WORK TASK: Leave every image out, and return the rest of the data word for word.

THE DATA:

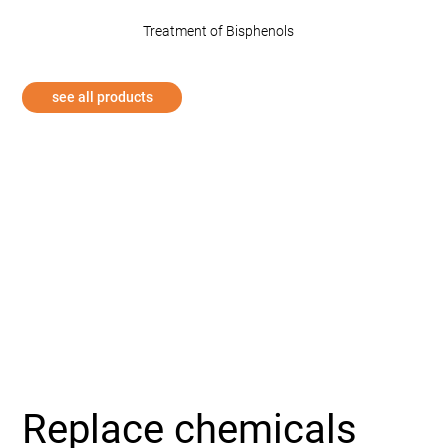
Treatment of Bisphenols
see all products
Replace chemicals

OUTPUT:
Treatment of Bisphenols
see all products
Replace chemicals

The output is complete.